This graph above shows the trend downward for meat consumption, despite the growth in the human population.
Billions of cattle, hogs, sheep, chickens, and turkeys are killed every year and turned into slabs of meat for human consumption. In recent decades, corporations have turned the meat business into a horror of efficiency and indifference to suffering. Cattle packed into feed lots, hogs into gigantic, stench-filled factory farms, chickens jammed into cages with their beaks cut off to prevent them from pecking each other to death. The public remains largely unaware of these horrid practices because of meat industry political lobbying and the media's complicity. In some states, they've even passed 'food disparagement' laws that can bring you big trouble for exposing the cruelty associated with factory farming.

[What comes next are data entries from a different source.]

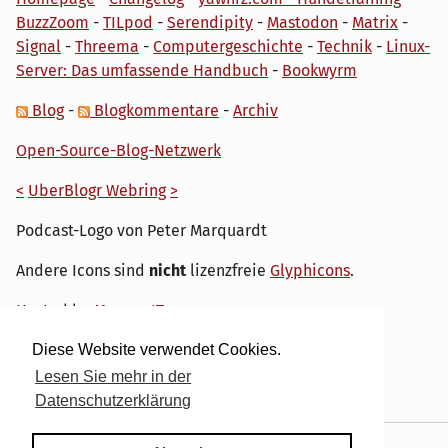
BuzzZoom
-
TILpod
-
Serendipity
-
Mastodon
-
Matrix
-
Signal
-
Threema
-
Computergeschichte
-
Technik
-
Linux-
Server: Das umfassende Handbuch
-
Bookwyrm
Blog
-
Blogkommentare
-
Archiv
Open-Source-Blog-Netzwerk
<
UberBlogr Webring
>
Podcast-Logo von Peter Marquardt
Andere Icons sind
nicht
lizenzfreie
Glyphicons
.
Hosted by
My own IT.
Diese Website verwendet Cookies.
Lesen Sie mehr in der
Datenschutzerklärung
Powered by
Serendipity
& the
dirk
theme.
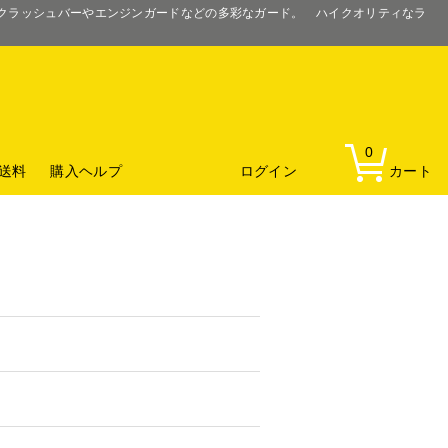
るクラッシュバーやエンジンガードなどの多彩なガード。 ハイクオリティなラ
0
送料
購入ヘルプ
ログイン
カート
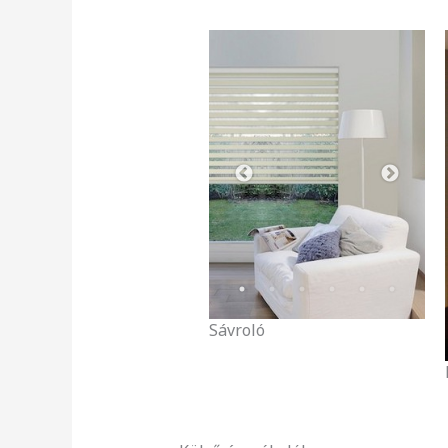
Sávroló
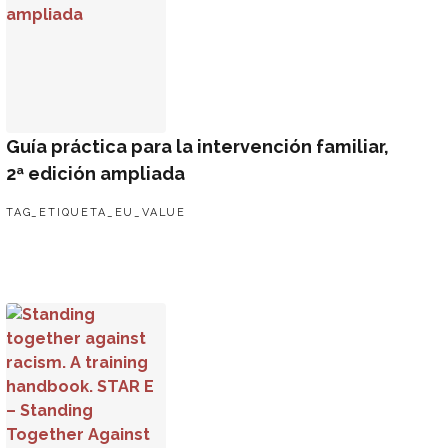
Guía práctica para la intervención familiar,
2ª edición ampliada
TAG_ETIQUETA_EU_VALUE
bre participación infantil para profesionales que trabajan c
Standing together against racism. A training handbook. STA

Humans are omnivores. Eating meat comes naturally. But we also eat lots of fruit and vegetables. In fact, we can get along very nicely eating little or no meat. It takes about ten pounds of grain to produce one pound of meat. For humans, it makes a lot of sense to eat lower on the food chain, which means a plant based diet, eating fruits and veggies.
food pyramid |
It's not just about saving animals from suffering an ignominious fate, though that is a very worthy reason to rejoice over declining meat consumption From a practical, economic viewpoint, it's just more efficient and better for the environment to eat lower on the food chain. Moreover, there's plenty of evidence that humans who eat little or no meat are just more healthy than their 'meat and potatoes' brethren.